Schon bald allerdings könnte die Lage verzwickter werden. Wächst nämlich Frankfurt wie bis vor Kurzem erwartet bis zum Jahr 2030 um 40.000 Einwohner, dann werden auch neue oder größere Sportanlagen nötig. Da rechnerisch auf 1000 Einwohner 20 Tennisspieler kommen, sind also in den nächsten Jahren bis zu 800 Zuzügler zu erwarten, die auf den Filzball einschlagen wollen. Da die Vereine im Schnitt mit 50 Mitglieder je verfügbaren Platz kalkulieren, müssten demnach in den kommenden sieben Jahren folglich 16 neue Tennisplätze entstehen. Aber wohin damit? Dies gilt es zügig zu klären. Insofern ist es aus Vereinen eine Erleichterung zu vernehmen, dass Mike Josef auch dann Sportdezernent bleiben will, wenn er sein Amt als Oberbürgermeister antritt.

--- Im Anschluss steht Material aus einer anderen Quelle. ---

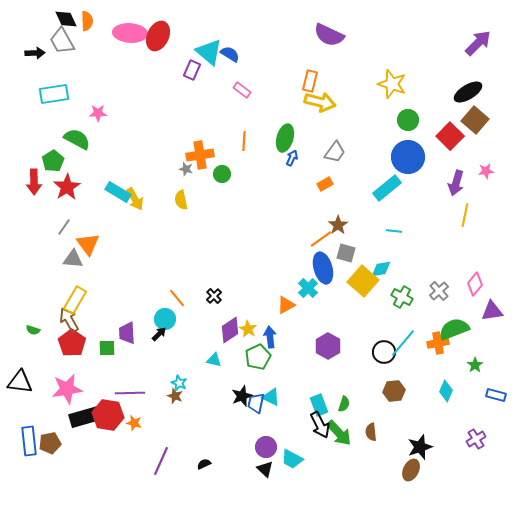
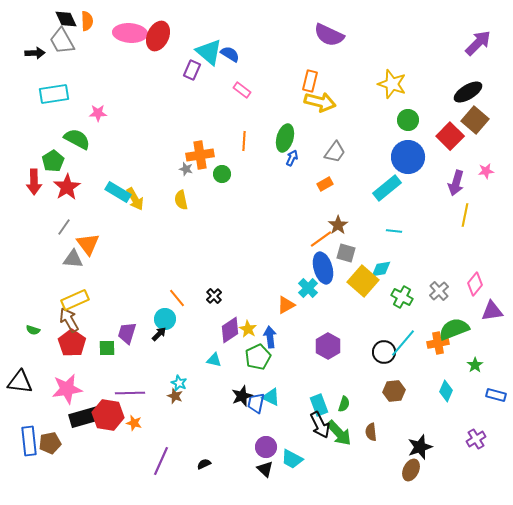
yellow rectangle at (75, 300): rotated 36 degrees clockwise
purple trapezoid at (127, 333): rotated 20 degrees clockwise
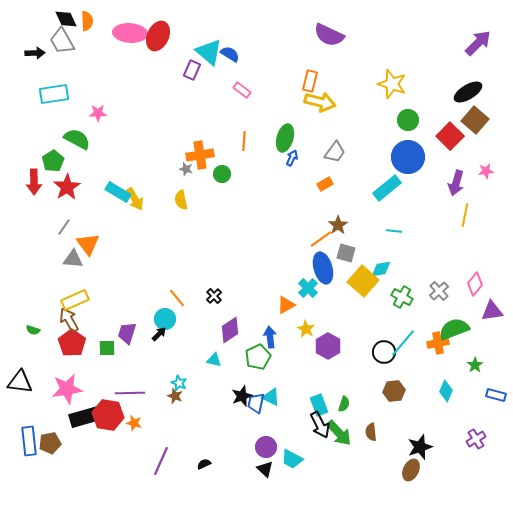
yellow star at (248, 329): moved 58 px right
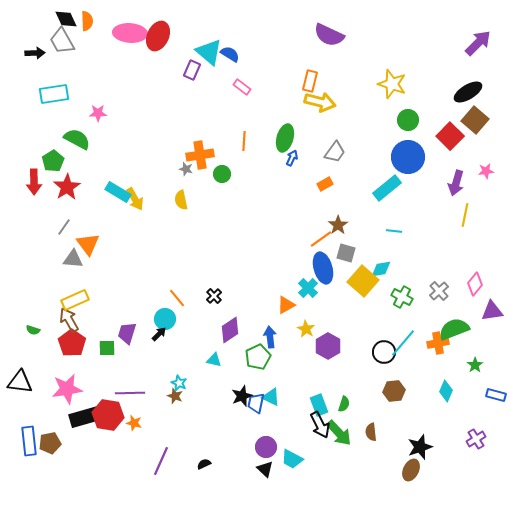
pink rectangle at (242, 90): moved 3 px up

Das Sportamt unterstützt die Tennisoffensive, Teil zwei. Nachdem die Stadt im vergangenen Jahr 400.000 Euro für den Ausbau der Tennisinfrastruktur bereitgestellt hat, liegen ihr 2023 Anträge von etwa 500.000 Euro als Zuschüsse vor. Dank der neuen und geplanten Plätze können die vielen Leute, die sich in Frankfurt dem Tennis zuwenden, ein sportliches Zuhause finden. Vielleicht nicht direkt um die Ecke, sondern ein paar Fahrradminuten entfernt. „Wir werden weiter Bedarf haben“, sagt Rainer Haushofer als Vorsitzender des TC Europaviertel. „In fünf Jahren werden uns auch sechs Plätze nicht mehr reichen.“ Und dann ist da auch noch das Vereinsheim. Es ist nicht nur schmucklos und im Winter ohne Warmwasser. Es bietet auch gerade mal Platz für 80 Personen.

Quelle: F.A.Z.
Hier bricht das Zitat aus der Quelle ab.